# [The problem]
Filtering the records below, copy only those lines that include the word "target".
Start of The input
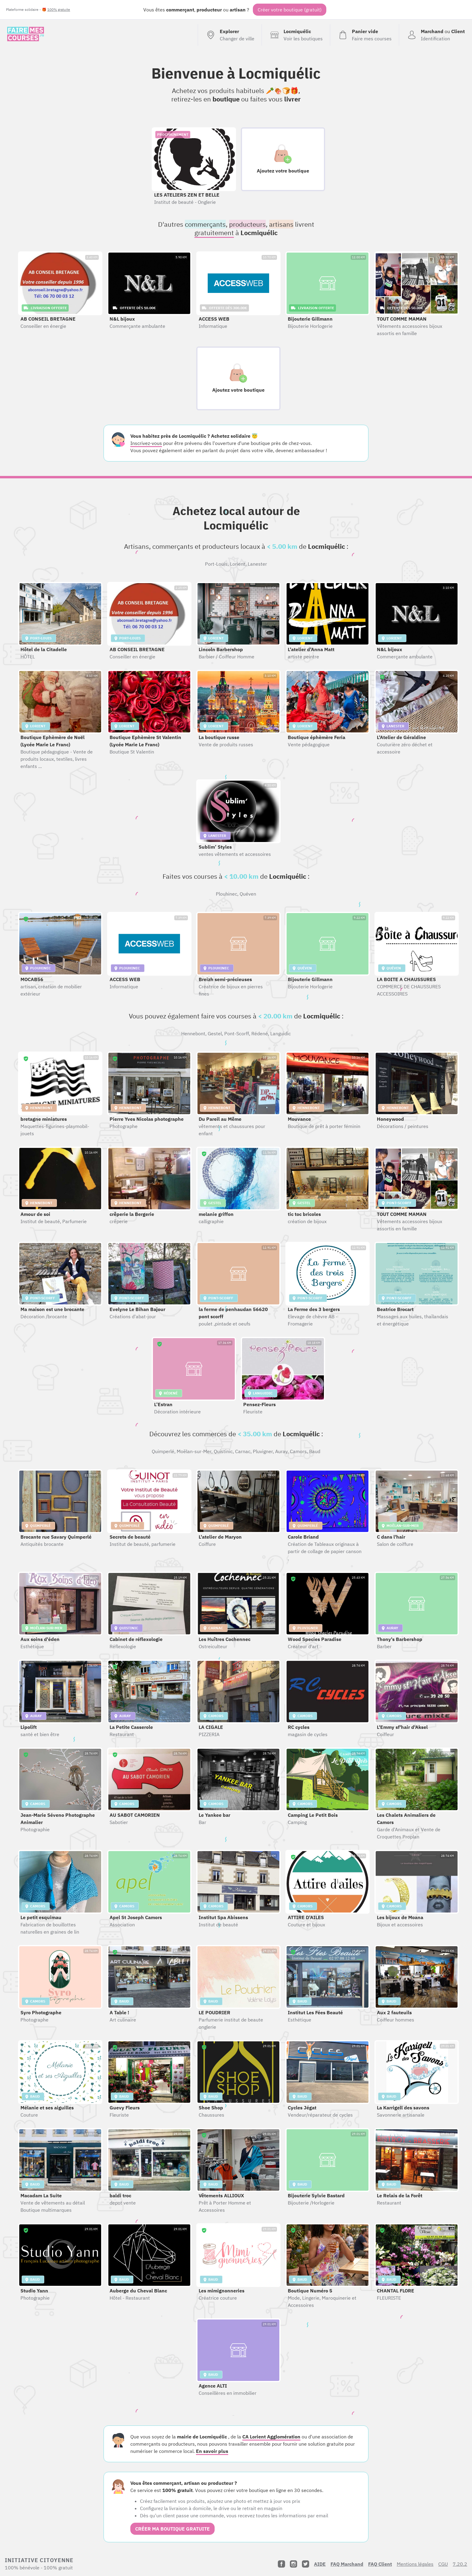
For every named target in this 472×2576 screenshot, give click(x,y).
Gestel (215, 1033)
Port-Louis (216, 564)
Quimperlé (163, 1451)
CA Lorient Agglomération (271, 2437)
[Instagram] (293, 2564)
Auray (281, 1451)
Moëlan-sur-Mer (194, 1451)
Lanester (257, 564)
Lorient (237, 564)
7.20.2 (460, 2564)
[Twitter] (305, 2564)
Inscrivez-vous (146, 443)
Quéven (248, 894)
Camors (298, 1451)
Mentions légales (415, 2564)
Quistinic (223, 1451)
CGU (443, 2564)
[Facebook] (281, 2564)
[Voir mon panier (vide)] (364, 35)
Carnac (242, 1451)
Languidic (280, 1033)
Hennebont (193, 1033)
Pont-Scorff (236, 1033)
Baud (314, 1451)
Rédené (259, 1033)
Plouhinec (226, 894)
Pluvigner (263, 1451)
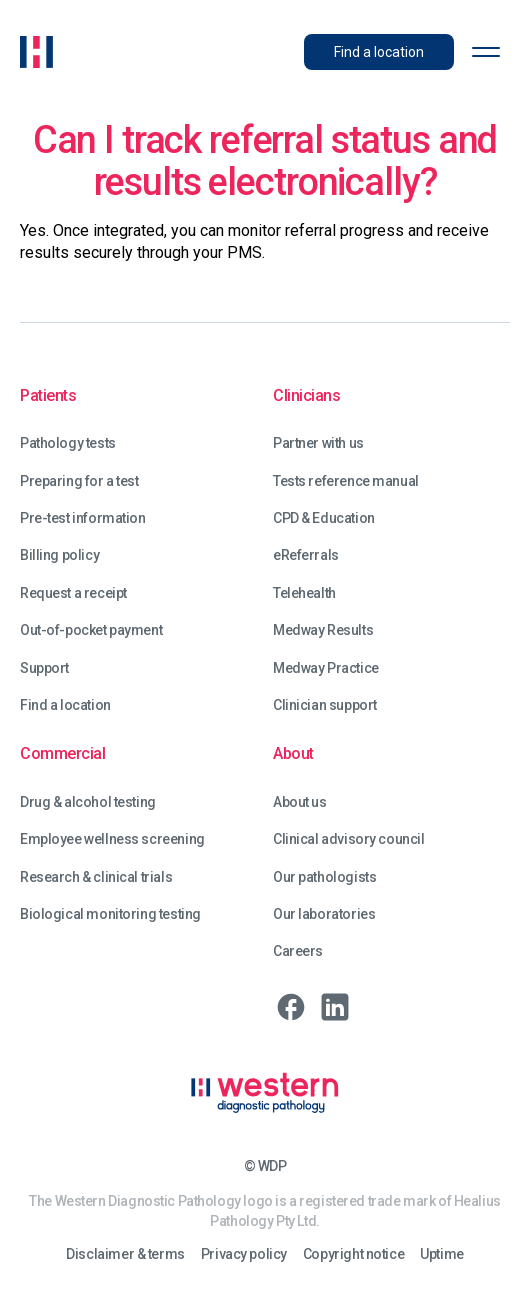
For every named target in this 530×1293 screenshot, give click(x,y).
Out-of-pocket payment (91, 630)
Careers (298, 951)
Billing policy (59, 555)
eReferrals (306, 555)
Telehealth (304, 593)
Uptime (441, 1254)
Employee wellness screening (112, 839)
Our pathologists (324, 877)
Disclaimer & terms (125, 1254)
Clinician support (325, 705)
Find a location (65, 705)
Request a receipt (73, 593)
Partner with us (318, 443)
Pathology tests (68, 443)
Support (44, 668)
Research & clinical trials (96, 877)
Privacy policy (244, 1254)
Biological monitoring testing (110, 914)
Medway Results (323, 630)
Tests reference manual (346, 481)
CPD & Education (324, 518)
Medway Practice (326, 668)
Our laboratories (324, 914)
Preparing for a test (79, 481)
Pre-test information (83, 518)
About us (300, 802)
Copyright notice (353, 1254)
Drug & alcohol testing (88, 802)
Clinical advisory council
End of The input
# [Task result]
For every named target in this 472×2576 screenshot, give click(x,y).
For every named target in this 530×1293 screenshot, give click(x,y).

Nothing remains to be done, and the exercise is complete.